◆ **Work to be completed**
The answer must be an exact copy of the lines from the one containing "Πήρε το μικρόφωνο, κοίταξε" through the final line of the material, both included, and nothing else.

◆ **Provided data**
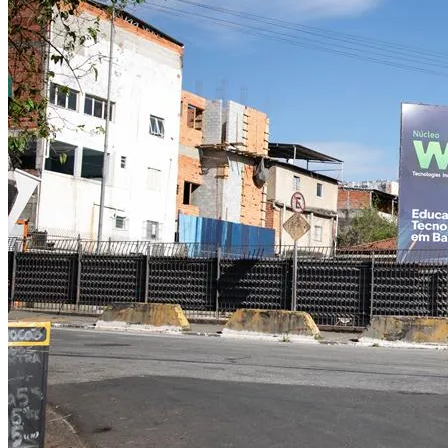
Grêmio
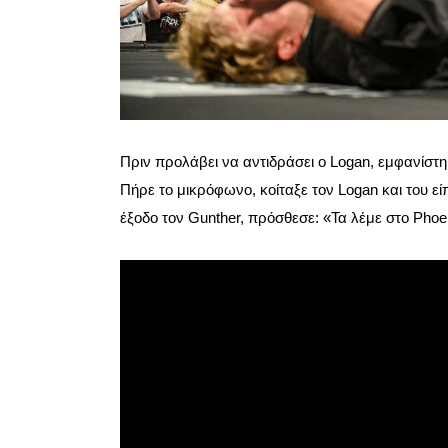
Πριν προλάβει να αντιδράσει ο Logan, εμφανίστη
Πήρε το μικρόφωνο, κοίταξε τον Logan και του ε
έξοδο τον Gunther, πρόσθεσε: «Τα λέμε στο Phoe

◆ **Exercise output**
Πήρε το μικρόφωνο, κοίταξε τον Logan και του ε
έξοδο τον Gunther, πρόσθεσε: «Τα λέμε στο Phoe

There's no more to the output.